I like the idea of a survival sandal. Flip-flops these are not because they are well-built. There are sturdy sandals on the market, but very few that you can run in. The Combat Flip Flops look amazing and go to a great cause. Love those things but they’re not for running. I love their quote, “bad for running, worse for fighting.” Sheer brilliance.
I know a guy who ran a Hash/Poker type race in K-mart flip-flops while drinking beer between the event tables. This is where you collect poker cards at each station, and the winner is the guy with the winning hand. After sobering up, he said he the next few days were the worst. His feet were in a lot of pain, and the skin between his toes had been rubbed off by the sandals. Guess he should have had something that didn’t move around so much on his toes.
Just yesterday, I saw a guy at the grocery store and he was wearing a pair. He too was training for an Ultra. I asked him if he liked them. He couldn’t stop talking about them in a good way. I raised by eyebrows. Okay, that’s two people… Maybe they’re on to something here. I asked him why and he said being able to run naturally allows him to run without focusing on the road. He loves the strengthening he gets from the low profile running.
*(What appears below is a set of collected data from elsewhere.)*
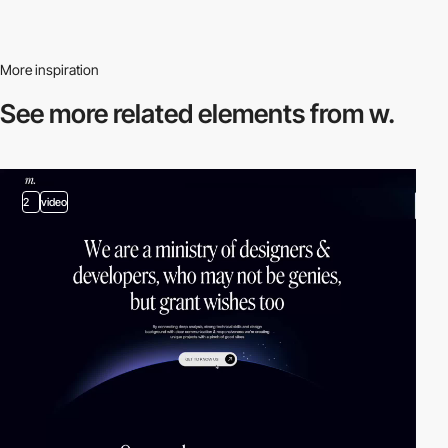
More inspiration
See more related
elements from w.
2
video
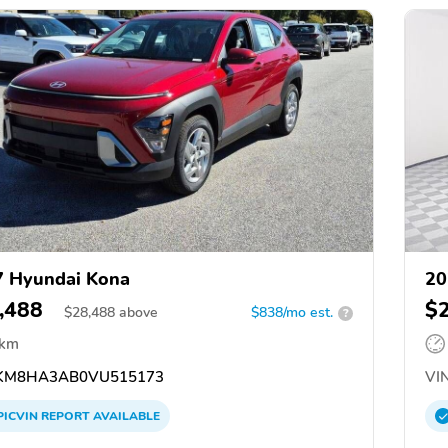
 Hyundai Kona
20
,488
$
$
28,488
above
$838/mo est.
?
 km
KM8HA3AB0VU515173
VIN
PICVIN
REPORT
AVAILABLE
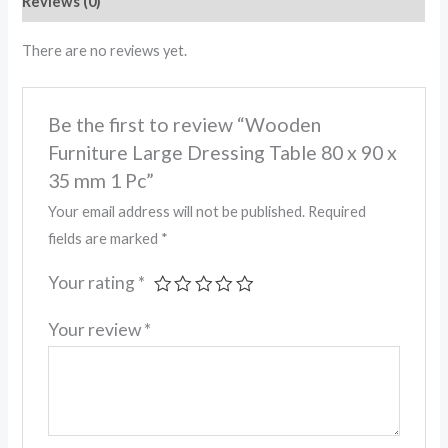
Reviews (0)
There are no reviews yet.
Be the first to review “Wooden
Furniture Large Dressing Table 80 x 90 x
35 mm 1 Pc”
Your email address will not be published.
Required
fields are marked
*
Your rating
*
Your review
*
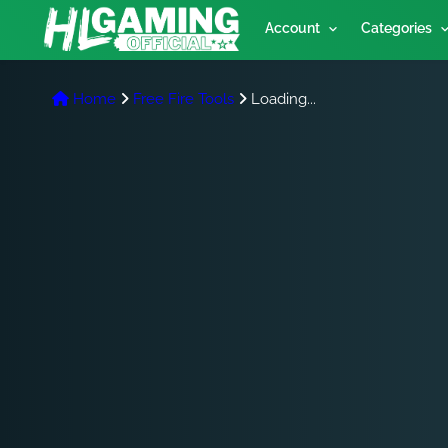
Account
Categories
Home
Free Fire Tools
Loading...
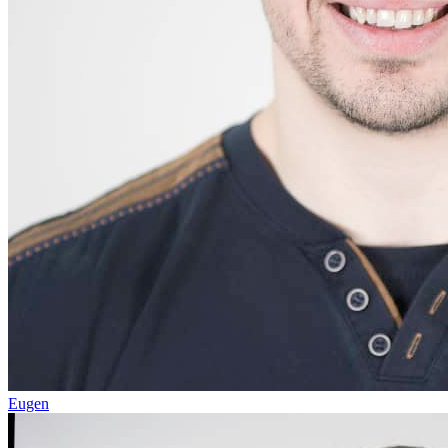
Eugen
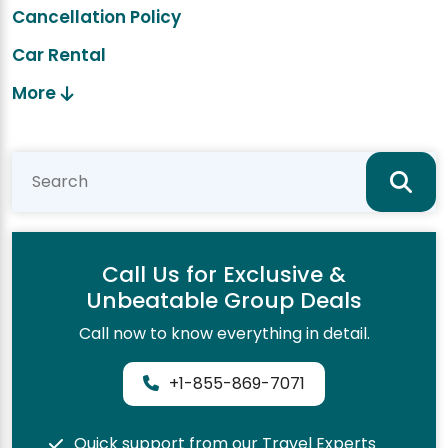
Cancellation Policy
Car Rental
More
Call Us for Exclusive &
Unbeatable Group Deals
Call now to know everything in detail.
+1-855-869-7071
Quick support from our Travel Experts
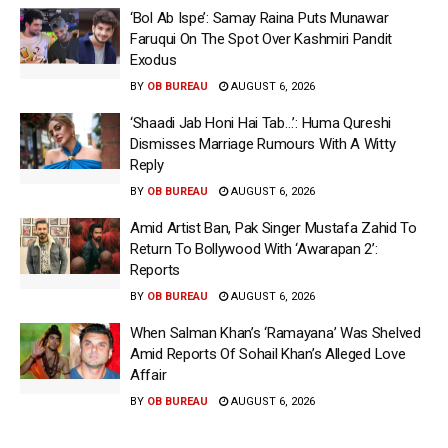
‘Bol Ab Ispe’: Samay Raina Puts Munawar
Faruqui On The Spot Over Kashmiri Pandit
Exodus
BY
OB BUREAU
AUGUST 6, 2026
‘Shaadi Jab Honi Hai Tab…’: Huma Qureshi
Dismisses Marriage Rumours With A Witty
Reply
BY
OB BUREAU
AUGUST 6, 2026
Amid Artist Ban, Pak Singer Mustafa Zahid To
Return To Bollywood With ‘Awarapan 2’:
Reports
BY
OB BUREAU
AUGUST 6, 2026
When Salman Khan’s ‘Ramayana’ Was Shelved
Amid Reports Of Sohail Khan’s Alleged Love
Affair
BY
OB BUREAU
AUGUST 6, 2026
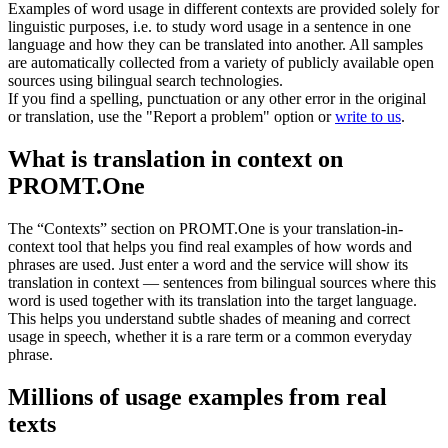
Examples of word usage in different contexts are provided solely for
linguistic purposes, i.e. to study word usage in a sentence in one
language and how they can be translated into another. All samples
are automatically collected from a variety of publicly available open
sources using bilingual search technologies.
If you find a spelling, punctuation or any other error in the original
or translation, use the "Report a problem" option or
write to us
.
What is translation in context on
PROMT.One
The “Contexts” section on PROMT.One is your translation-in-
context tool that helps you find real examples of how words and
phrases are used. Just enter a word and the service will show its
translation in context — sentences from bilingual sources where this
word is used together with its translation into the target language.
This helps you understand subtle shades of meaning and correct
usage in speech, whether it is a rare term or a common everyday
phrase.
Millions of usage examples from real
texts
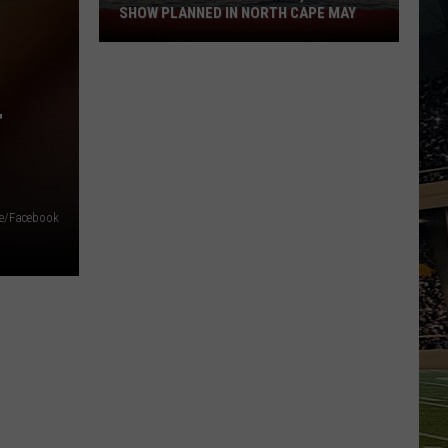
SHOW PLANNED IN NORTH CAPE MAY
9
Free
Summer
Concerts,
T
Drone
Show
Planned
in
ce/Facebook
North
Cape
May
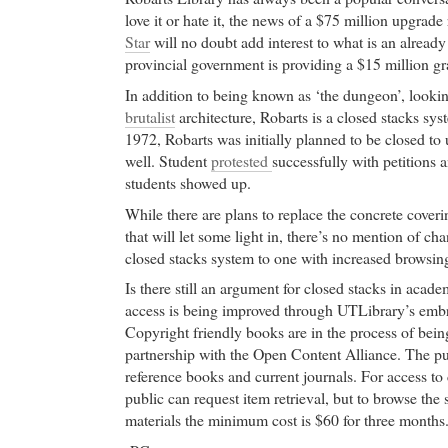
love it or hate it, the news of a $75 million upgrade
Star
will no doubt add interest to what is an alread
provincial government is providing a $15 million gr
In addition to being known as ‘the dungeon’, looking
brutalist
architecture, Robarts is a closed stacks sy
1972, Robarts was initially planned to be closed to
well. Student
protested
successfully with petitions 
students showed up.
While there are plans to replace the concrete cover
that will let some light in, there’s no mention of c
closed stacks system to one with increased browsing
Is there still an argument for closed stacks in academ
access is being improved through UTLibrary’s embr
Copyright friendly books are in the process of bei
partnership with the Open Content Alliance. The pu
reference books and current journals. For access to 
public can request item retrieval, but to browse the
materials the minimum cost is $60 for three months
Vibram took the concept and literally ran with it by creating their Five Fingers line of shoes. Too weird for me but don’t let my fashion sense stop you from looking like a wierdo.
The Luna sandal foot-beds can be custom fitted to your foot type. I like that. But as something that I would wear daily? Perhaps. I am going to be more open-minded about it. I definitely see rotating between boots, shoes and sandals and using them for some outdoor events. I’ll never say no to an interesting idea. I’ll have to mull it over in my head a bit more. See how Don fares in his ultra and see if he’s convinced too. Until then, maybe you give them a try. Doesn’t sound too bad.
I received this product as a courtesy from the manufacturer via Spotter Up so I could test it and give my honest feedback. I am not bound by any written, verbal, or implied contract to give this product a good review. All opinions are my own and are based off my personal experience with the product.